6 - Pas si exceptionnelle [Corrigé]

Start from the beginning
                                    

« Je pensais avoir été plutôt clair, hier. Je t'ai dit de ne pas faire de conneries. Tu t'attendais à quoi en agissant ainsi ? Tu veux vraiment que je te fasse du mal ?

Mais bien sûr, j'attends que ça. Il plisse les yeux en me dévisageant, de toute évidence assez mitigé quand à la suite, puis finit par secouer la tête.

— Prends ça comme un avertissement. Nous sommes de dangereux criminels en fuite alors que tu n'es qu'une brebis égarée. Fais encore un coup du genre et je m'assurerais que tu ne retournes pas de sitôt à ta petite vie bien rangée.

Si je n'étais pas aussi effrayée, j'aurais sans doute ris. Moi, une petite vie bien rangée ? C'est la preuve qu'il est loin d'avoir tout compris à mon sujet. Pourtant, ce semblant de rire s'éteint vite en voyant son expression. Il est réellement terrifiant. James, derrière lui, l'interpelle :

— Hé, frangin. Viens, faut qu'on cause. »

Tyron se retourne à moitié pour interroger son grand frère du regard. Une discussion silencieuse semble se dérouler entre eux dont je ne comprends rien. Le lien qui les unit me stupéfie encore une fois. Ils semblent vraiment ne faire qu'une seule et même personne dans deux corps différents. Ils se comprennent d'un regard, sont sur la même longueur d'onde. Tout cela me dépasse. Je suis fille unique mais j'estime avoir une relation plus que fusionnelle avec John. Nous sommes complices, presque comme frères et sœurs. Pourtant, ça n'a rien à voir avec ces deux-là.

Tyron hoche la tête et s'éloigne de moi pour aller discuter avec son frère à voix basse. Je ferme les yeux un instant et respire à nouveau maintenant qu'il s'est éloigné. Je tremble encore. Pourquoi la vie a-t-elle choisie de s'en prendre ainsi à moi ? Je n'ai jamais rien demandé de tout ça ! Déjà mon hypermnésie et les galères au quotidien, puis les histoires avec ma mère, mon père, mes désastreuses aventures du collège, du lycée et...

« « Allez Morgane, fais pas ta chochotte ! »

Je secoue la tête avec nervosité, les mains tremblantes. Plutôt mourir que de monter là-haut. Je ne suis pas du genre particulièrement peureuse, mais la hauteur me terrorise. On est en deux-mille onze, j'ai à peine quatorze ans et Annie et Ryder veulent que je grimpe en haut de cette falaise. Subitement, des bras entourent ma taille et Ryder sourit, sa bouche tout contre mon oreille :

« Alors Lolita, on a peur ? »

Je lève des yeux inquiets vers Charlotte, en haut de la falaise. Elle m'adresse un sourire rassurant qui ne fait que me terroriser un peu plus. Je me tourne contre le garçon derrière moi et geins :

« Ryder... tu sais que j'ai le verti...

— Chuuut.

Il pose un doigt léger contre mes lèvres en secouant doucement la tête. Il plonge son regard azur dans le mien :

— Je ne veux plus jamais t'entendre dire que tu as le vertige, Lolita. C'est juste une excuse. Une astuce sociale que la société nous a imposés pour nous empêcher de franchir nos peurs et pouvoir mieux nous contrôler. C'est ce que tu veux peut-être ? C'est ce que tu es ? Un pantin de la société ?

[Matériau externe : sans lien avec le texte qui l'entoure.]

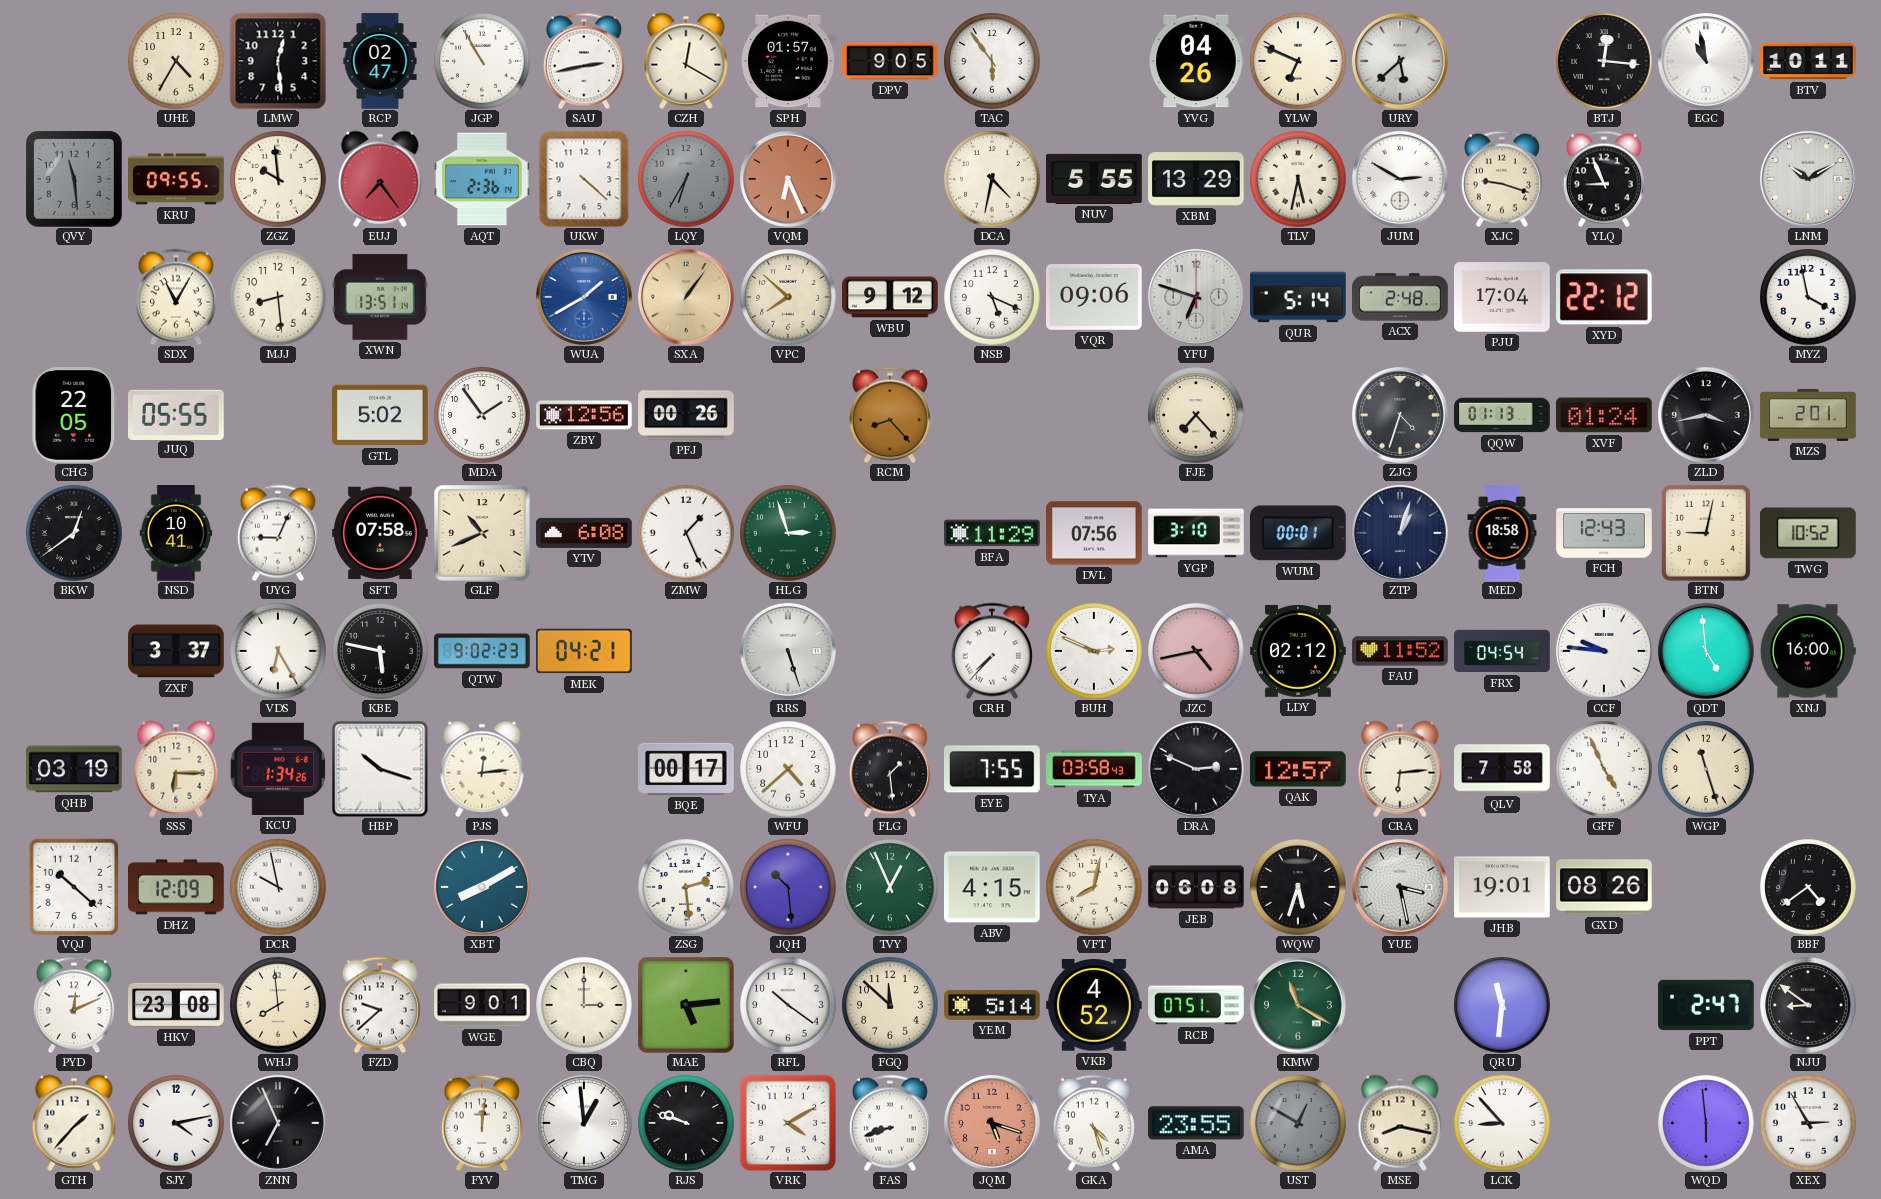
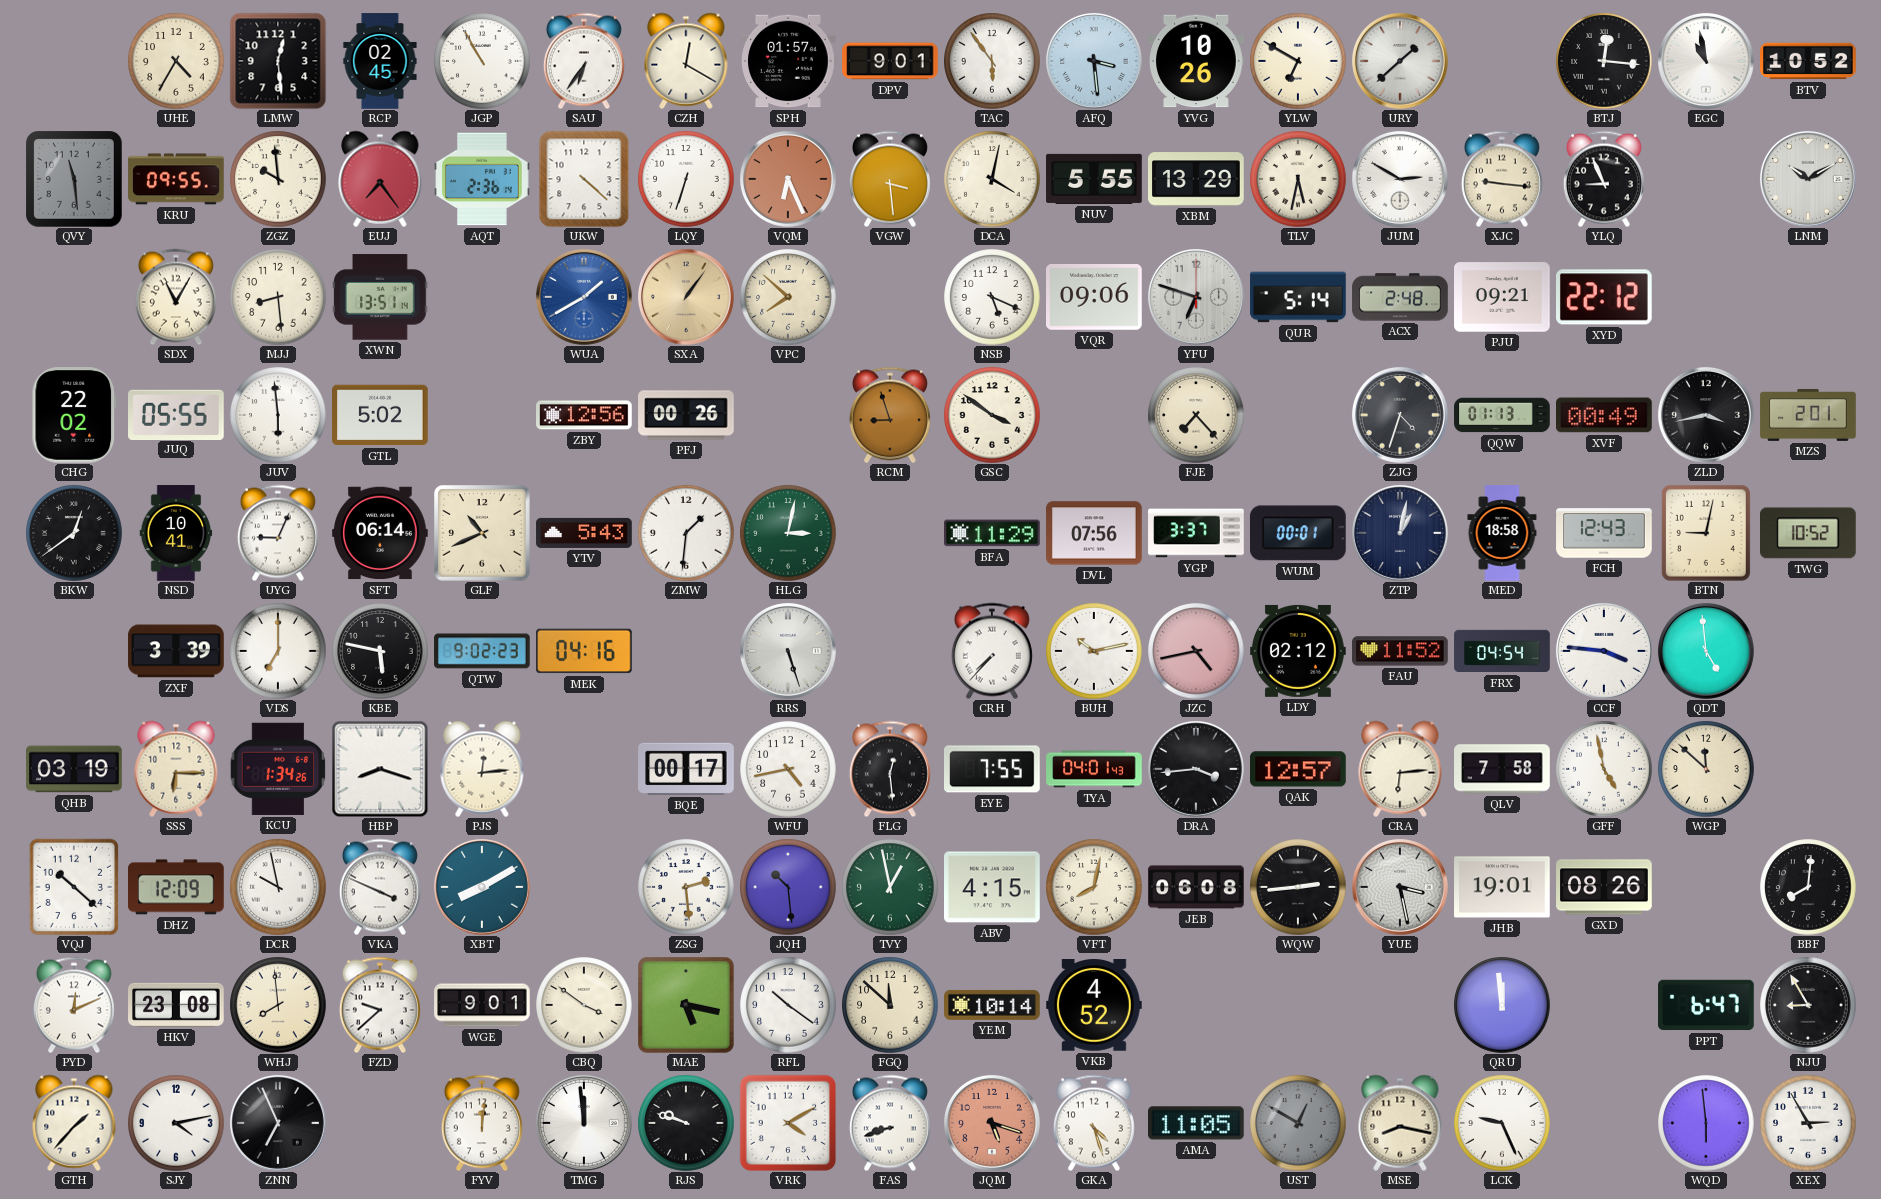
RCP: 02:47 -> 02:45
SAU: 2:43 -> 6:36
DPV: 9:05 -> 9:01
AFQ: none -> 3:29
YVG: 04:26 -> 10:26
YLW: 6:49 -> 6:50
URY: 5:38 -> 1:38
BTV: 10:11 -> 10:52
LQY: 6:35 -> 6:33
LQY dial: grey -> white
VGW: none -> 3:29
DCA: 4:32 -> 4:02
XJC: 9:18 -> 9:16
WBU: 9:12 -> none
PJU: 17:04 -> 09:21
MYZ: 3:58 -> none
CHG: 22:05 -> 22:02
JUV: none -> 5:59
MDA: 1:54 -> none
RCM: 8:23 -> 8:57
GSC: none -> 3:51
XVF: 01:24 -> 00:49
SFT: 07:58 -> 06:14
YTV: 6:08 -> 5:43
ZMW: 1:26 -> 1:31
HLG: 2:57 -> 3:02
YGP: 3:10 -> 3:37
ZTP: 1:03 -> 1:02
ZXF: 3:37 -> 3:39
VDS: 6:25 -> 7:00
MEK: 04:21 -> 04:16
BUH: 2:49 -> 10:13
CCF: 9:46 -> 3:46
XNJ: 16:00 -> none
HBP: 10:18 -> 8:18
WFU: 4:38 -> 4:43
FLG: 1:29 -> 12:29
TYA: 03:58 -> 04:01
DRA: 2:49 -> 3:44
GFF: 4:56 -> 4:58
WGP: 11:27 -> 11:52
VKA: none -> 3:49
TVY: 12:56 -> 12:58
WQW: 5:33 -> 2:44
BBF: 4:39 -> 8:01
CBQ: 3:00 -> 3:51
MAE: 5:14 -> 5:17
YEM: 5:14 -> 10:14
RCB: 07:51 -> none
KMW: 11:20 -> none
QRU: 11:31 -> 11:59
PPT: 2:47 -> 6:47
NJU: 8:51 -> 8:55
TMG: 12:59 -> 11:59
AMA: 23:55 -> 11:05
LCK: 8:53 -> 9:26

Il ne me laisse même pas le temps de lui répondre qu'il reprend :

— Je serai derrière toi, d'accord ? Tu n'as pas le vertige. Tu as juste peur de grimper, et c'est normal. Mais tu vas le surmonter. Vas-y, montre-moi que tu as confiance en moi. »

Je sonde ses yeux et finit par hocher la tête. Si Ryder dit que je peux le faire, c'est que je peux. J'enfile mes gants et me positionne en bas de la falaise. Falaise est un bien grand mot puisque le mur n'est pas très haut, même s'il me semble insurmontable. Je dois escalader près de trois mètres de roche abrupte sans mousquetons, sans cordes, sans aucune autre aide que mes faibles mains.

Sentant le regard pesant de Ryder dans mon dos, je commence à escalader. En théorie, ce n'est pas bien compliqué, il y a de nombreux endroits où poser les pieds et les mains. Seulement, je ne suis jamais monté aussi haut. Malgré ma peur, je ne m'arrête pas. Je grimpe, grimpe, garde les yeux sur chaque nouvelle prise qui se présente. Une certaine joie commence à m'envahir en voyant que j'arrive au bout. Plus qu'un demi-mètre... je vais réussir. Trois prises et je suis en haut. Sans réfléchir, je baisse les yeux pour adresser un sourire à Ryder. Je blêmis. Ryder aurait dû être juste derrière moi et, pourtant, la falaise est déserte. Je baisse encore un peu les yeux et contemple le sol tout aussi désertique. Il a disparu. Je suis seule.

Au-dessus de moi, Charlotte m'encourage à continuer en me tendant le bras, sa voix résonnant dans le vide. Mes mains commencent à trembler sur la pierre. Je suis si loin du sol ! La panique me submerge comme une vague et ma vue se brouille, tandis que la tête me tourne. La dernière chose que je vois est le visage effrayé de Charlotte, avant que mon pied ne glisse et que je ne tombe en arrière. »

Je me redresse brusquement en me rappelant ce choc terrible qui a failli me briser les os alors que j'avais à peine quatorze ans et prends une grande inspiration. Je sens encore la panique de ce jour-là vibrer dans mes veines et mes mains sont moites. Une telle peur m'avait envahie quand j'avais remarqué l'absence de Ryder ! Je rejette mes cheveux en arrière d'un mouvement de tête et me stoppe dans mon geste. Les deux bandits, sur le lit du bas, me fixent avec des yeux ronds. James est toujours allongé, une main crispée sur son ventre et semble sérieusement surpris. Tyron, quant à lui, est assis à ses côtés et me fixe, la tête penchée sur la droite.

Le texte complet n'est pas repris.